Sus padres seguramente las devolvieron. Abigail los odió un instante.
—Yo también eché de menos poder decirte adiós. Pero tampoco quería que pasara. O sea, tener que decirte adiós.
—Pero fue lo mejor, ¿no? No hubiera funcionado —le dijo Scott.
A Abigail se le clavó un puñal en el alma a causa de sus palabras. Claro, es que no había cambiado nada: Abigail continuaba siendo la hija del pastor y Scott continuaba siendo judío. Pero a ella eso ya le daba igual. Ya ni tan siquiera creía en Dios. Parecía que a Scott le preocupaba más que la familia no lo aceptara. Las tornas habían cambiado.
—Si fue lo mejor —dijo Abigail—, entonces, ¿por qué estoy aquí? ¿Por qué me has pedido que no me fuera?
Scott no dijo nada, sólo la miró fijamente.
—Si quieres que me vaya, me iré. —Estaba enfurecida—. No quiero importunar en tu vida.
Dejó el botellín de cerveza en la mesita de café y se levantó. Scott la tomó de la muñeca y la aproximó hacia él, hasta que terminó apoyada en su pecho. Tenerlo tan cerca... Abigail no pudo reaccionar.
—Abby —le dijo con la frente apoyada en la suya, con la mirada limpia—. Ni te imaginas las veces que he pensado en ti. Sólo trato de justificarme. Justificar porque fui un gilipollas y no te busqué. Lo podía haber hecho. Pero tú tampoco lo hiciste.
Abigail soltó aire por la nariz, elevó las manos hasta su barba y la acarició con suavidad.
—No quiero besarte —le susurró Scott—. Es que si te beso, no podré alejarme de ti, y ambos sabemos que será un problema.

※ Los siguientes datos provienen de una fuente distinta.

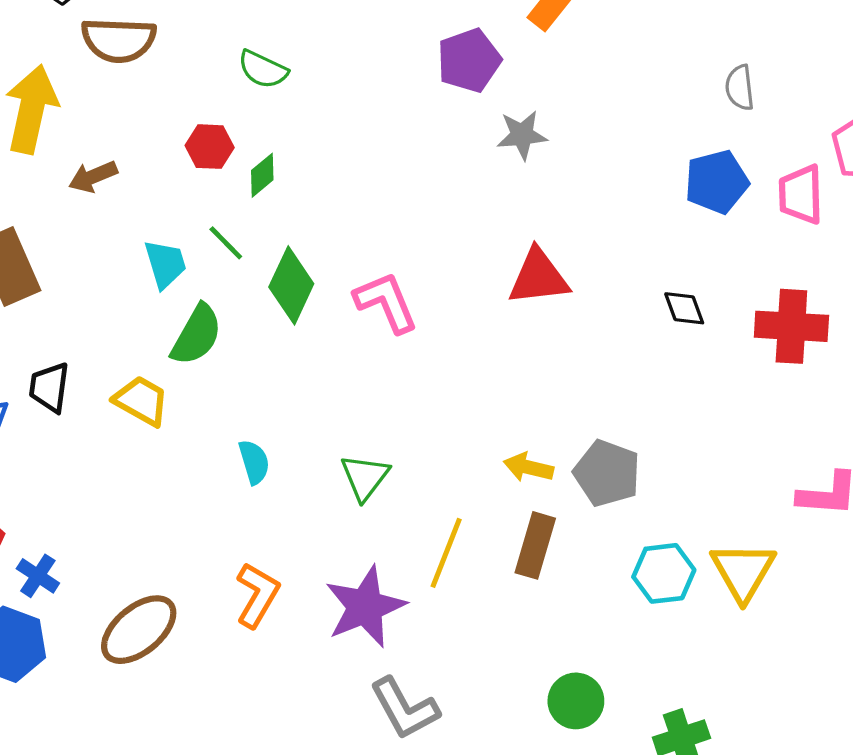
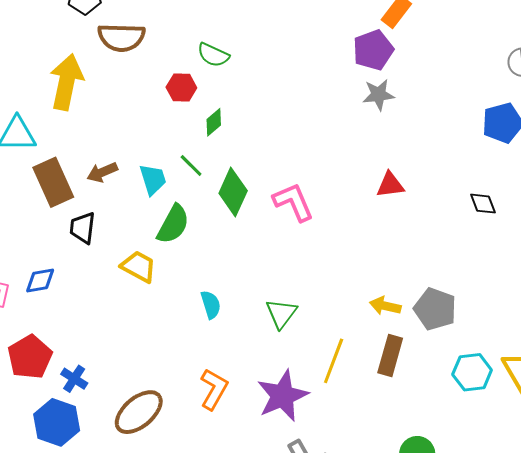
purple pentagon: (469, 60) -> (373, 50), moved
red hexagon: (210, 147) -> (181, 87), moved
brown arrow: (93, 177) -> (102, 172), moved
red triangle: (539, 277) -> (390, 185), size x0.7
black trapezoid: (49, 387) -> (83, 228), moved

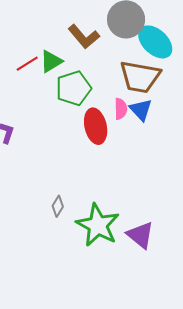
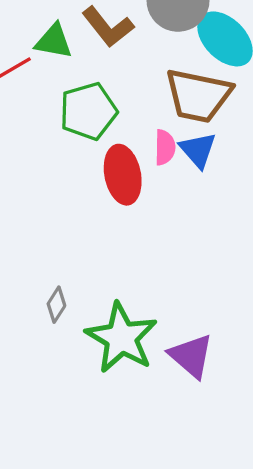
green triangle: (51, 61) -> (54, 41), moved, turned 40

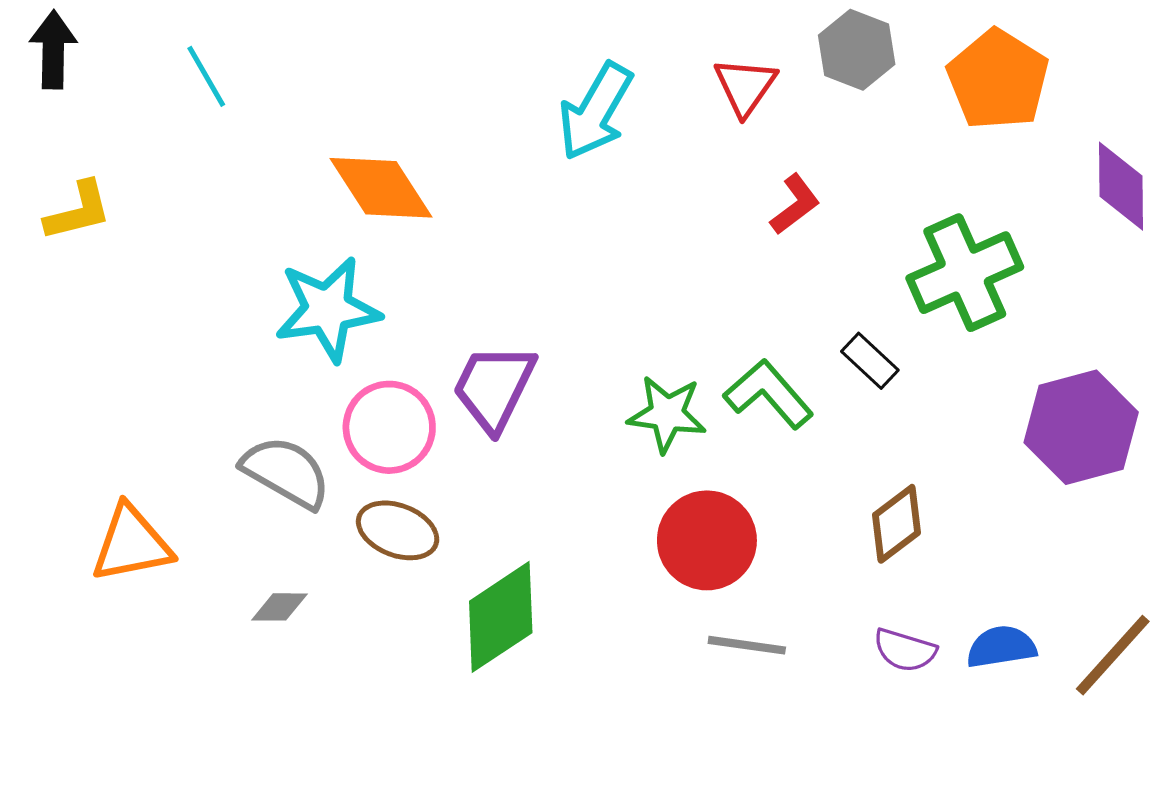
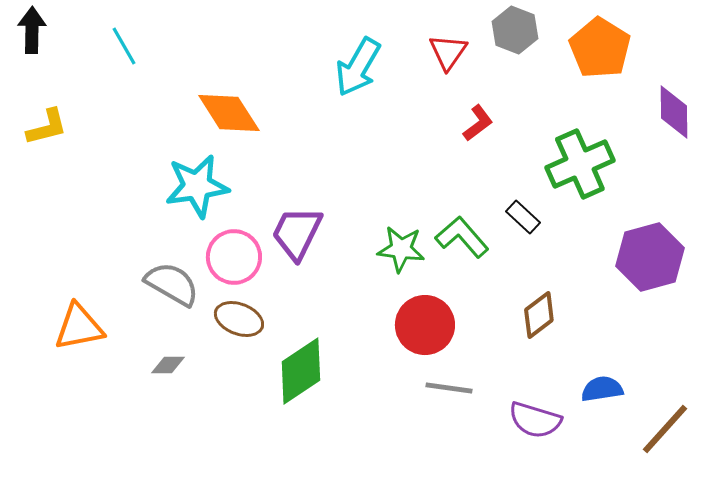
purple semicircle: (905, 650) -> (535, 420), moved, size x1.4
brown line: (1113, 655) -> (665, 429), moved

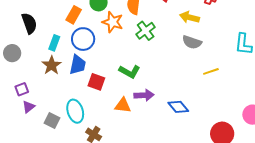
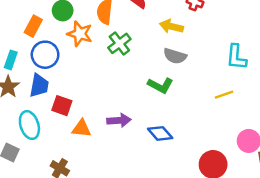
yellow line: (211, 71) -> (224, 95), moved
green L-shape: (130, 72) -> (160, 85), moved
orange triangle: (123, 105) -> (81, 128), moved
cyan ellipse: (75, 111) -> (29, 125), moved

Abigail tomó aire profundamente y sintió cómo el cuerpo se le derretía. Jamás hubiera imaginado que el rechazo de un beso pudiese ser tan sumamente romántico. Ella sí quería besarlo. Se lo dijo:
—Yo sí quiero besarte. Es lo primero en lo que he pensado cuando me has abrazado en el bar.
Scott mostró una media sonrisa y negó con la cabeza.
—No somos los mismos —dijo—. Abby, han pasado 15 años. ¿Qué te ha pasado durante este tiempo?
—No estoy de guardia y no tengo sueño, así que...
—¿Quieres que pasemos la noche resumiendo nuestro tiempo separados?
Abigail soltó aire por la nariz y se mordió el labio inferior. Quería pasar la noche con Scott, pero no hablando:
—No —dijo Abigail—. En realidad... —Se acercó mucho, mucho a él—, lo que quiero en realidad, Scott, es follar contigo toda la noche.